Они неподвижно стояли в зарослях папоротника, глядя на уменьшавшийся каяк, который, в полном соответствии с классическими канонами, скоро превратился в точку на горизонте.
— Может, он потому и явился, — предположил Джозеф, — может, этот тип знал, что моторка ушла? Все возможно.
— Все возможно, — откликнулся эхом Тристано.
— Как там Кейн, не ранен?
— Вряд ли, — сказал Джозеф.
Кейн сидел возле Поля, который теперь был уже трупом Поля. Он смотрел на него непонимающе, с искренней печалью, хотя при жизни Поля они почти не общались. К его печали примешивалось некоторое смущение: перед умершим Полем он чувствовал себя бестолковым и нелепым, почти что никчемным. Он смутно знал о существовании некого свода погребальных правил, особого поведения, особых жестов, общепринятых и общеупотребительных в любой ситуации, отягощенной одним или несколькими трупами, но, к несчастью, совершенно не был посвящен в этот ритуал. Ему вдруг вспомнилось, что полагается — по крайней мере, он видел это в кино — закрывать покойникам глаза. Поль лежал лицом в землю. Кейн перевернул тело бережными движениями, какими никогда не стал бы трогать тело неумершего. Увы, испуская дух, Поль закрыл глаза, и изобретатель при виде этого испытал легкое раздражение, которое сменилось тяжким сознанием своей вины — как следствие предыдущего чувства. Он вытянул руки Поля вдоль тела, не осмелившись скрестить их на его груди, сложил одну к другой ноги и поправил прядь волос на лбу. Потом долгим, внимательным взглядом обвел его лицо, словно надеялся, что тот проснется. И только через несколько минут до него дошло, что он и впрямь ждет этого.
Тристано и Джозеф возвращались с берега. Их поступь была тяжела, и медленны были их движения; головы поворачивались, губы шевелились: они приглушенно говорили друг с другом. Тристано взял труп за плечи, Джозеф за ноги, и они пошли к замку; Кейн плелся следом за этим кортежем, точно на собственных похоронах, склонив голову и заложив руки за спину. Им следовало бы похоронить Поля на месте и сразу же; все они думали об этом, но никто не осмелился высказать эту мысль. Напротив, сами не зная почему, они внесли его тело на второй этаж. Нужно сказать, не без труда. Кейн всходил за ними по лестнице, то и дело порываясь оказать помощь, но не достигая своей цели.

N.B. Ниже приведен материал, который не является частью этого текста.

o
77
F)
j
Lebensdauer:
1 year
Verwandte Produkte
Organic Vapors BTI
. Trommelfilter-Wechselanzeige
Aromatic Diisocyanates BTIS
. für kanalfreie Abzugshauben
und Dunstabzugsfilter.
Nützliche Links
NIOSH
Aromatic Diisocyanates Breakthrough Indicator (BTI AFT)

Джозеф развернул зеленоватый брезент, слегка встряхнул его, очищая от пыли, и подтащил к одному из редких незамусоренных мест зала, возле радиопередатчика. Там они и уложили Поля, чье тело, распростертое под хромированной массой аппарата, среди раскиданных вентиляторов, выглядело теперь жертвой некоего современного холокоста, принесенной идолу беспроволочной телеграфии.

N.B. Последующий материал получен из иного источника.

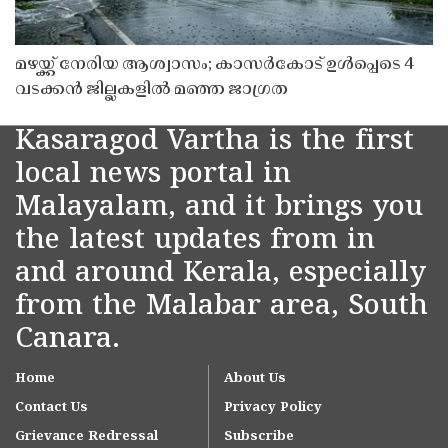
മഴയ്ക്ക് നേരിയ ആശ്വാസം; കാസർകോട് ഉൾപ്പെടെ 4
വടക്കൻ ജില്ലകളിൽ മഞ്ഞ ജാഗ്രത
Kasaragod Vartha is the first
local news portal in
Malayalam, and it brings you
the latest updates from in
and around Kerala, especially
from the Malabar area, South
Canara.
Home
About Us
Contact Us
Privacy Policy
Grievance Redressal
Subscribe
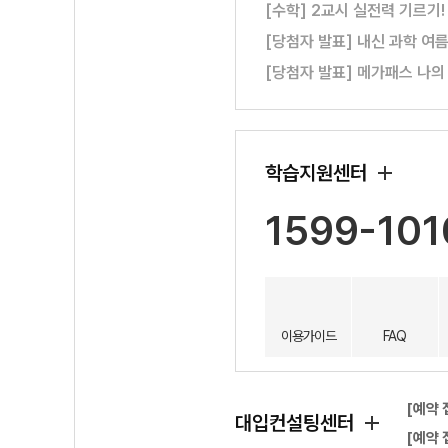
[수학] 2교시 실전력 기르기
[당첨자 발표] 내신 과학 여
[당첨자 발표] 메가패스 나의
학습지원센터
1599-101
이용가이드
FAQ
[예약 
대입컨설팅센터
[예약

— Придется его кем-то заменить, — сказал Джозеф.
— У Карье никого подходящего нет, я с ним говорил вчера.
Кейн молчал; сидя бочком на табурете, он лицезрел свои ноги, если можно так выразиться. Джозеф взглянул на него и вытащил из шкафа банку консервированных потрохов.
— Одиннадцать часов. Пойду приготовлю поесть.
Тристано встретил это заявление удивленным взглядом, Кейн — внезапной бледностью. Он пошатнулся, словно теряя равновесие, едва не упал с табурета и неверной походкой направился к двери. Джозеф проводил его до лестницы.
— Вам надо отдохнуть, — заботливо сказал он, — вы взволнованы, это вполне естественно. А лучше идите поработайте — это поможет вам отвлечься.
И он проследил за его спуском.
— Тебе и вправду хочется есть?
— Нет еще, — ответил Джозеф, возвращая банку на место, — просто я сегодня достаточно нагляделся на нашего гения, а еда держит его на расстоянии. Но что же это все-таки за тип?
— Не знаю, прямо ума не приложу. Главное, у него не было никаких причин убивать именно Блеза. Другое дело, если бы он взялся за Кейна или за меня.
— Или за меня, — обиженно напомнил Джозеф.
— Да, конечно.
Прошло какое-то время, вернее, несколько часов. Наконец снаружи раздался шум.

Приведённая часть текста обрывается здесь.